§ **Instructions for the task**
In the data below, find the line containing "favor a bigger reserve so you can cope with" and the line containing "11.13 Small Robot Company", then reproduce them and every line between, exactly. Omit pictures.

§ **Extracted records**

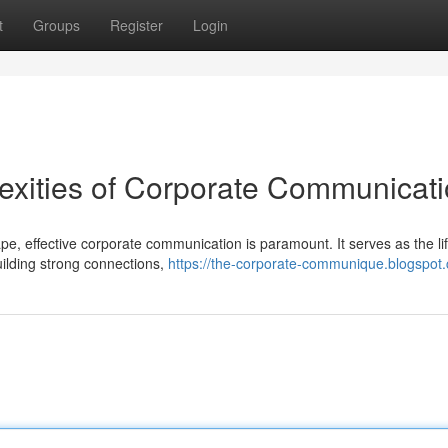
t
Groups
Register
Login
exities of Corporate Communicat
e, effective corporate communication is paramount. It serves as the li
building strong connections,
https://the-corporate-communique.blogspot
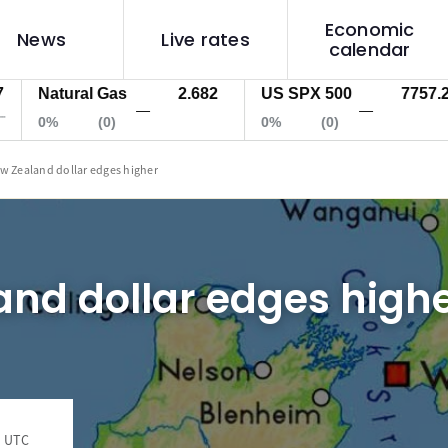
Economic
News
Live rates
calendar
Natural Gas
2.682
US SPX 500
7757.2
—
—
0%
(0)
0%
(0)
w Zealand dollar edges higher
nd dollar edges high
9 UTC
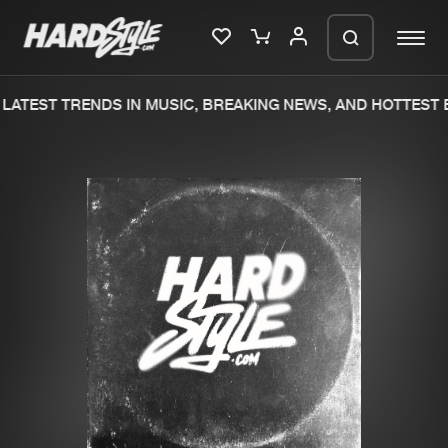
LATEST TRENDS IN MUSIC, BREAKING NEWS, AND HOTTEST E
Please wait..
0%
100%
We are preparing your order in a ZIP
file. keep the window open so we can
Home
New releases
generate a ZIP file.
Music
Charts
Charts
Tracks
News
Albums
Merchandise
Genres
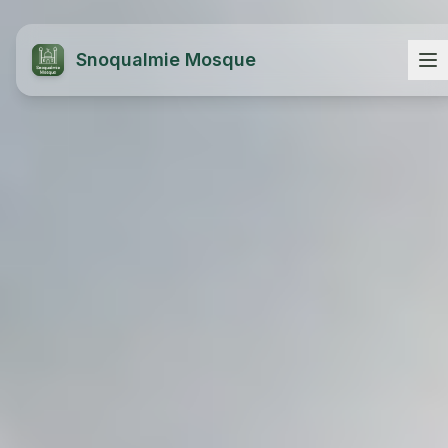
Snoqualmie Mosque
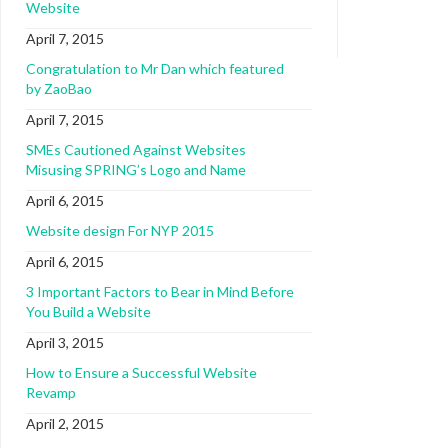
Website
April 7, 2015
Congratulation to Mr Dan which featured
by ZaoBao
April 7, 2015
SMEs Cautioned Against Websites
Misusing SPRING’s Logo and Name
April 6, 2015
Website design For NYP 2015
April 6, 2015
3 Important Factors to Bear in Mind Before
You Build a Website
April 3, 2015
How to Ensure a Successful Website
Revamp
April 2, 2015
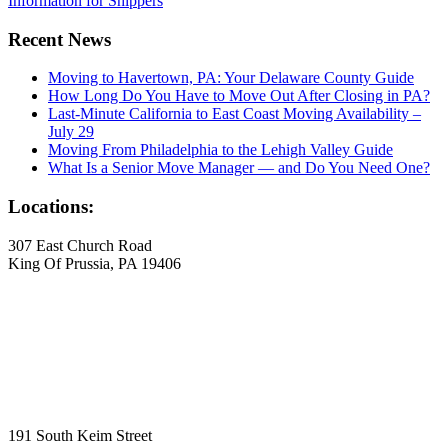
Information for Shippers
Recent News
Moving to Havertown, PA: Your Delaware County Guide
How Long Do You Have to Move Out After Closing in PA?
Last-Minute California to East Coast Moving Availability –
July 29
Moving From Philadelphia to the Lehigh Valley Guide
What Is a Senior Move Manager — and Do You Need One?
Locations:
307 East Church Road
King Of Prussia, PA 19406
191 South Keim Street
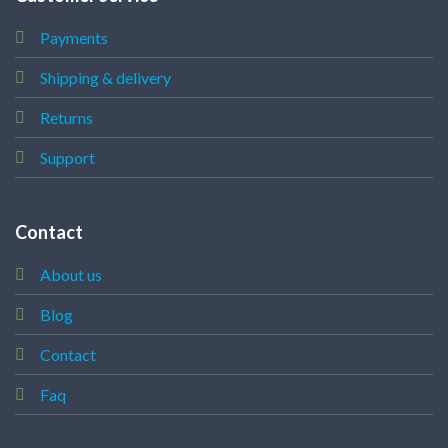
Payments
Shipping & delivery
Returns
Support
Contact
About us
Blog
Contact
Faq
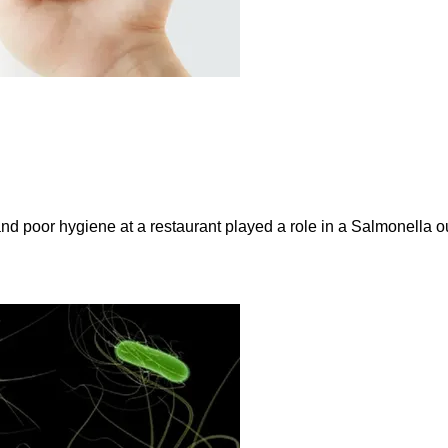
and poor hygiene at a restaurant played a role in a Salmonella ou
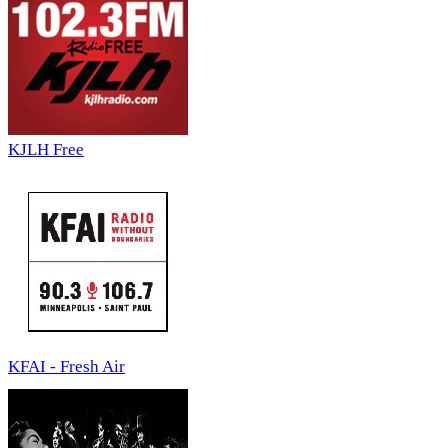
KJLH Free
KFAI - Fresh Air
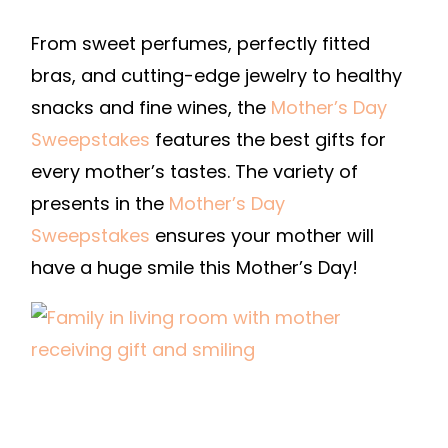
From sweet perfumes, perfectly fitted
bras, and cutting-edge jewelry to healthy
snacks and fine wines, the
Mother’s Day
Sweepstakes
features the best gifts for
every mother’s tastes. The variety of
presents in the
Mother’s Day
Sweepstakes
ensures your mother will
have a huge smile this Mother’s Day!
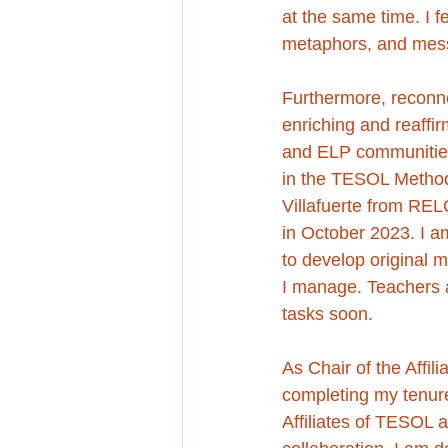
at the same time. I fe
metaphors, and mes
Furthermore, reconne
enriching and reaffi
and ELP communities
in the TESOL Method
Villafuerte from RE
in October 2023. I am
to develop original 
I manage. Teachers a
tasks soon.
As Chair of the Affil
completing my tenure
Affiliates of TESOL a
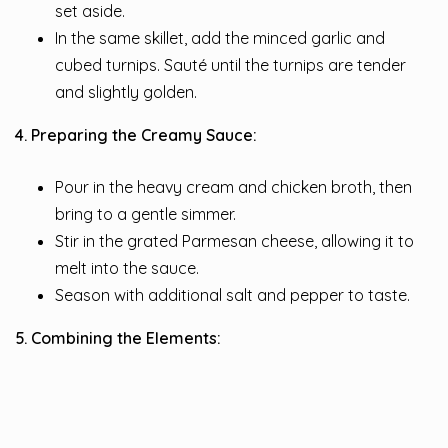
set aside.
In the same skillet, add the minced garlic and
cubed turnips. Sauté until the turnips are tender
and slightly golden.
4. Preparing the Creamy Sauce:
Pour in the heavy cream and chicken broth, then
bring to a gentle simmer.
Stir in the grated Parmesan cheese, allowing it to
melt into the sauce.
Season with additional salt and pepper to taste.
5. Combining the Elements:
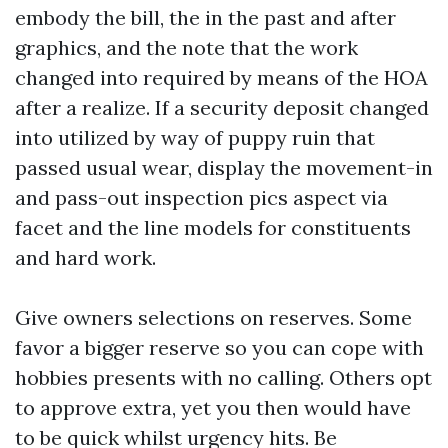
embody the bill, the in the past and after
graphics, and the note that the work
changed into required by means of the HOA
after a realize. If a security deposit changed
into utilized by way of puppy ruin that
passed usual wear, display the movement-in
and pass-out inspection pics aspect via
facet and the line models for constituents
and hard work.
Give owners selections on reserves. Some
favor a bigger reserve so you can cope with
hobbies presents with no calling. Others opt
to approve extra, yet you then would have
to be quick whilst urgency hits. Be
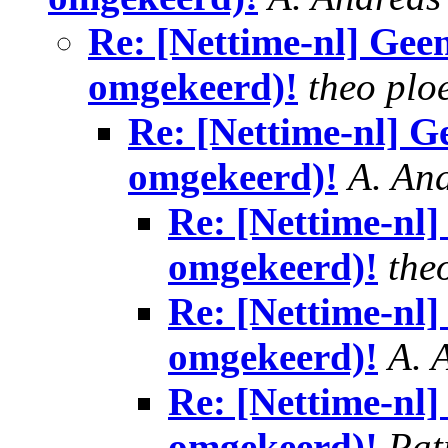
Re: [Nettime-nl] Gee
omgekeerd)!
theo plo
Re: [Nettime-nl] G
omgekeerd)!
A. An
Re: [Nettime-nl
omgekeerd)!
the
Re: [Nettime-nl
omgekeerd)!
A. 
Re: [Nettime-nl
omgekeerd)!
Pat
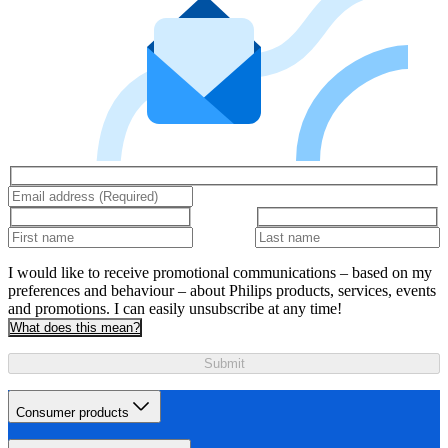
I would like to receive promotional communications – based on my
preferences and behaviour – about Philips products, services, events
and promotions. I can easily unsubscribe at any time!
What does this mean?
Submit
Consumer products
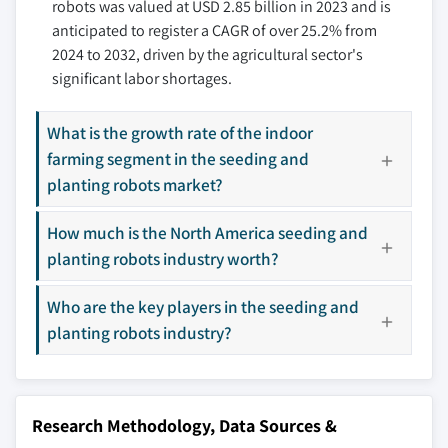
robots was valued at USD 2.85 billion in 2023 and is
10.3.5 Spain
11.8 Harvest Automation
anticipated to register a CAGR of over 25.2% from
10.3.6 Rest of Europe
11.9 Korechi Innovations Inc.
2024 to 2032, driven by the agricultural sector's
10.4 Asia Pacific
11.10 Monarch Tractor
significant labor shortages.
10.4.1 China
11.11 Naïo Technologies
10.4.2 India
11.12 Raven Industries, Inc.
What is the growth rate of the indoor
10.4.3 Japan
11.13 Small Robot Company
farming segment in the seeding and
10.4.4 South Korea
11.14 SwarmFarm Robotics
planting robots market?
10.4.5 ANZ
11.15 Yanmar Holdings Co., Ltd
How much is the North America seeding and
10.4.6 Rest of Asia Pacific
11.16 Agro Intelligence A/S
planting robots industry worth?
10.5 Latin America
11.17 Agribotix
10.5.1 Brazil
11.18 AGCO GmbH
Who are the key players in the seeding and
10.5.2 Mexico
planting robots industry?
10.5.3 Rest of Latin America
Don't see your key competitors?
10.6 MEA
The companies listed in this report are a curated
10.6.1 UAE
selection - not the full competitive universe.
Research Methodology, Data Sources &
10.6.2 Saudi Arabia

§ **Exercise solution**
favor a bigger reserve so you can cope with
hobbies presents with no calling. Others opt
to approve extra, yet you then would have
to be quick whilst urgency hits. Be
Re: [Nettime-nl] Gee
omgekeerd)!
theo plo
Re: [Nettime-nl] G
omgekeerd)!
A. An
Re: [Nettime-nl
omgekeerd)!
the
Re: [Nettime-nl
omgekeerd)!
A. 
Re: [Nettime-nl
omgekeerd)!
Pat
I would like to receive promotional communications – based on my
preferences and behaviour – about Philips products, services, events
and promotions. I can easily unsubscribe at any time!
What does this mean?
Submit
Consumer products
robots was valued at USD 2.85 billion in 2023 and is
10.3.5 Spain
11.8 Harvest Automation
anticipated to register a CAGR of over 25.2% from
10.3.6 Rest of Europe
11.9 Korechi Innovations Inc.
2024 to 2032, driven by the agricultural sector's
10.4 Asia Pacific
11.10 Monarch Tractor
significant labor shortages.
10.4.1 China
11.11 Naïo Technologies
10.4.2 India
11.12 Raven Industries, Inc.
What is the growth rate of the indoor
10.4.3 Japan
11.13 Small Robot Company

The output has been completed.